A laughable story in this way went the rounds of the camp in this fall of 1830. Milton Sublette was out on a hunt with Meek after buffalo, and they were just approaching the band on foot, at a distance apart of about fifty yards, when a large grizzly bear came out of a thicket and made after Sublette, who, when he perceived the creature, ran for the nearest cotton-wood tree. Meek in the meantime, seeing that Sublette was not likely to escape, had taken sure aim, and fired at the bear, fortunately killing him. On running up to the spot where it laid, Sublette was discovered sitting at the foot of a cotton-wood, with his legs and arms clasped tightly around it.
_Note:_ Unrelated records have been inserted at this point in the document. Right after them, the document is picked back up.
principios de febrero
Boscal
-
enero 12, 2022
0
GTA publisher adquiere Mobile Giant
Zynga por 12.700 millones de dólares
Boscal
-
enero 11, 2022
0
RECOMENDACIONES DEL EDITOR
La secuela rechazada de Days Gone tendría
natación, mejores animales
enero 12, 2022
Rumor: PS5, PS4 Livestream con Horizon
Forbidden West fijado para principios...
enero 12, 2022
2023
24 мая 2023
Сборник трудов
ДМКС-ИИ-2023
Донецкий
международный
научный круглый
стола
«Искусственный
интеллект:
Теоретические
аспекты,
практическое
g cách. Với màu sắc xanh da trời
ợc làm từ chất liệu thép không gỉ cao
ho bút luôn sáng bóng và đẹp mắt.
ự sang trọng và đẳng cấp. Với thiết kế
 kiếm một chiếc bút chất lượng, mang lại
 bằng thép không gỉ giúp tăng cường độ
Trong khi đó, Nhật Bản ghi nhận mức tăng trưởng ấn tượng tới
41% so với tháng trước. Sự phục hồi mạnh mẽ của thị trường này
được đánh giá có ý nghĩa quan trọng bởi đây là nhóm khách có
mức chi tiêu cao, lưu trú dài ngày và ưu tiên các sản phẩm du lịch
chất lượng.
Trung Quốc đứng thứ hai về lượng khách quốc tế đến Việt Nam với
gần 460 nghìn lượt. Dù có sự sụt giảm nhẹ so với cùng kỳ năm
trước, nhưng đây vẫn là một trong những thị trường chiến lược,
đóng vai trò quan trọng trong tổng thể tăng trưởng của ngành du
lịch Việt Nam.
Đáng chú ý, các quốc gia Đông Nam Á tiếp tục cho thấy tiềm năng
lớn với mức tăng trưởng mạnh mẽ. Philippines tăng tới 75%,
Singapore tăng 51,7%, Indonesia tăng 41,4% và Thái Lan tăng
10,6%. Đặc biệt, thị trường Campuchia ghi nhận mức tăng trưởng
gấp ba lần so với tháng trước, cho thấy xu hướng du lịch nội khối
"Do you always climb a tree in that way?" asked Meek.

"I reckon you took the wrong end of it, that time, Milton!"

"I'll be ——, Meek, if I didn't think I was twenty feet up that tree when you shot;" answered the frightened Booshway; and from that time the men never tired of alluding to Milton's manner of climbing a tree.

THE WRONG END OF THE TREE.

These were some of the mirthful incidents which gave occasion for a gayety which had to be substituted for happiness, in the checkered life of the trapper; and there were like to be many such, where there were two hundred men, each almost daily in the way of adventures by flood or field.
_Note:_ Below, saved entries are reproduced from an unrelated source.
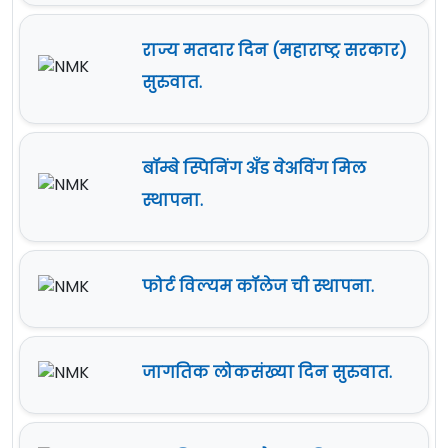
राज्य मतदार दिन (महाराष्ट्र सरकार)
सुरुवात.
बॉम्बे स्पिनिंग अँड वेअविंग मिल
स्थापना.
फोर्ट विल्यम कॉलेज ची स्थापना.
जागतिक लोकसंख्या दिन सुरुवात.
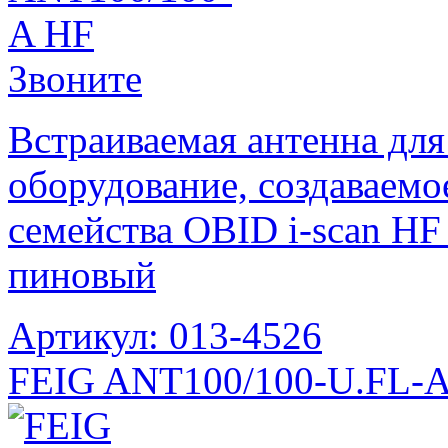
Звоните
Встраиваемая антенна для
оборудование, создаваемо
семейства OBID i-scan HF 
пиновый
Артикул: 013-4526
FEIG ANT100/100-U.FL-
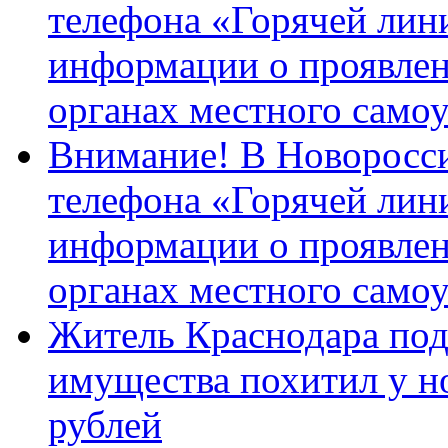
телефона «Горячей лин
информации о проявлен
органах местного само
Внимание! В Новоросси
телефона «Горячей лин
информации о проявлен
органах местного само
Житель Краснодара под
имущества похитил у н
рублей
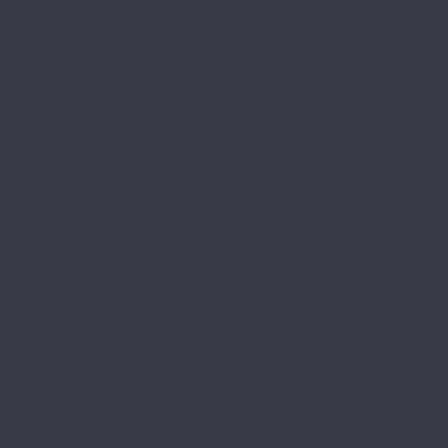
Alpine floor
by Classen Pro Nature
Chevron Alpine
Classic
Classic Light
Eclipse Super Matt
Expressive Parquet
Grand Sequoia
Grand Sequoia 5 mm
Grand Sequoia Light
Grand Sequoia Superior ABA
Grand Sequoia Village
Intense
Nut
Parquet Light
Parquet Premium
Parquet Sirocco
Premium 12
Premium XL
Real Wood
Sequoia
Solo
Solo Plus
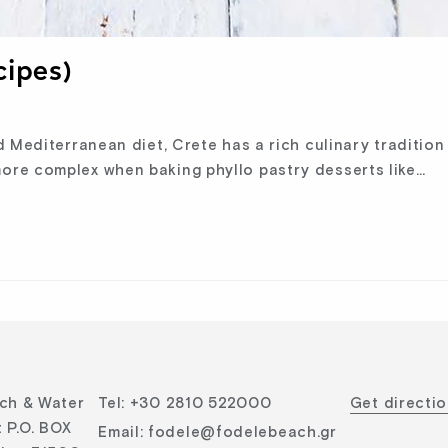
cipes)
d Mediterranean diet, Crete has a rich culinary traditio
ore complex when baking phyllo pastry desserts like…
ch & Water
Tel
:
+30 2810 522000
Get directi
 P.O. BOX
Email
:
fodele@fodelebeach.gr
On the change in the management of the Company which occurred at the rendezvous this year, three of the new partners, Fitzpatrick, Sublette, and Bridger, conducted a large party, numbering over two hundred, from the Wind River to the Yellowstone; crossing thence to Smith's River, the Falls of the Missouri, three forks of the Missouri, and to the Big Blackfoot River. The hunt proved very successful; beaver were plentiful; and the Blackfeet shy of so large a traveling party. Although so long in their country, there were only four men killed out of the whole company during this autumn.